The ACLU faced internal upheaval in 2017 after its Virginia chapter provided legal assistance to white-nationalist groups seeking a permit to demonstrate in Charlottesville, Va. The “Unite the Right” rally they held ended with violence, including the death of a 32-year-old woman who was run over by a car driven by a far-right demonstrator whose friends said he was obsessed with Hitler.

The ACLU later recalibrated its free-speech advocacy, urging that its lawyers considering what cases to take also consider “offense to marginalized groups.” Romero also said it would not defend those seeking to engage in protests while armed.

Among those endorsing FIRE’s expansion are former ACLU President Nadine Strossen and former Treasury Secretary Larry Summers.

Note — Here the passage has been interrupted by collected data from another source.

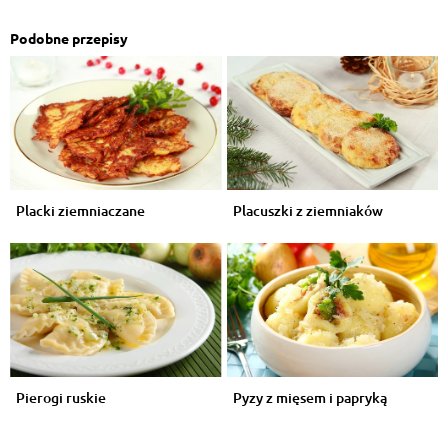
Podobne przepisy
Placki ziemniaczane
Placuszki z ziemniaków
Pierogi ruskie
Pyzy z mięsem i papryką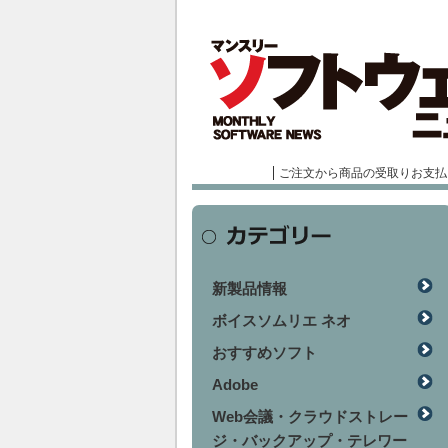
ご注文から商品の受取りお支払
新製品情報
ボイスソムリエ ネオ
おすすめソフト
Adobe
Web会議・クラウドストレー
ジ・バックアップ・テレワー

“I think for FIRE to spread its wings is very constructive,” said Summers, who served as president of Harvard University from 2001 to 2006 and was National Economic Adviser for from 2009 to 2011 under President Barack Obama.

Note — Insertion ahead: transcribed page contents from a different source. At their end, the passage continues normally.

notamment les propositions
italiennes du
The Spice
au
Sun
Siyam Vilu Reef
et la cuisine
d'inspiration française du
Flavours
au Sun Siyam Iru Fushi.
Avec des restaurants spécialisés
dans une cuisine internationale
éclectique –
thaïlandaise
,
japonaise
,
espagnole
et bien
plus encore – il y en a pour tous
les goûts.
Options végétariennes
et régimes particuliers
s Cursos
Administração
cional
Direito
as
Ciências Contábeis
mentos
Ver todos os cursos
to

Summers told POLITICO he’s troubled that “a stifling conformity” in discussions about issues related to identity on college campuses seems to be spreading.

“We’re seeing some tendency to some of the same imposition of orthodoxy beyond college campuses and some elevation of comfort-seeking relative to truth-seeking much more broadly,” Summers said.

Even with the planned expansion by FIRE, the ACLU will continue to dwarf the upstart organization in size and funding. The ACLU enjoyed a massive surge in funding following Trump’s victory in 2016 and now brings in almost $400 million to its coffers each year. FIRE, by contrast, raised under $16 million in its last fiscal year.

And while the ACLU and its affiliates are involved in hundreds of court cases each year in 19 policy areas ranging from voting rights to privacy to immigration, FIRE had only six cases in active litigation in the last fiscal year, according to its annual Internal Revenue Service filing.

FIRE contends that since it debuted in 1999 it has won over 500 public victories for students and faculty members, secured 425 campus policy changes, and helped drive down the prevalence of highly-restrictive campus speech codes.

While FIRE has received praise from many free-speech advocates, some critics have said the group is a thinly veiled front for conservatives looking to promote their political agenda. Since its inception, FIRE has received funding from a variety of conservative foundations, including millions from some linked to billionaire Charles Koch.

Lukianoff declined to detail who has contributed the $28 million for the new initiative or what prompted them to offer funding.

However, he said in the last fiscal year, about 69 percent of FIRE’s funding came from individual donors and about 31 percent from foundations.

Lukianoff acknowledged disappointment with major liberal foundations, who have balked at supporting FIRE’s efforts. “It’s been frustrating,” he said, adding, “Most of FIRE’s staff leans to the left politically.”

Lukianoff said his group also regularly defends left-leaning students and faculty members when their freedom of expression is threatened.

“We’re genuinely nonpartisan in the cases we take,” he said.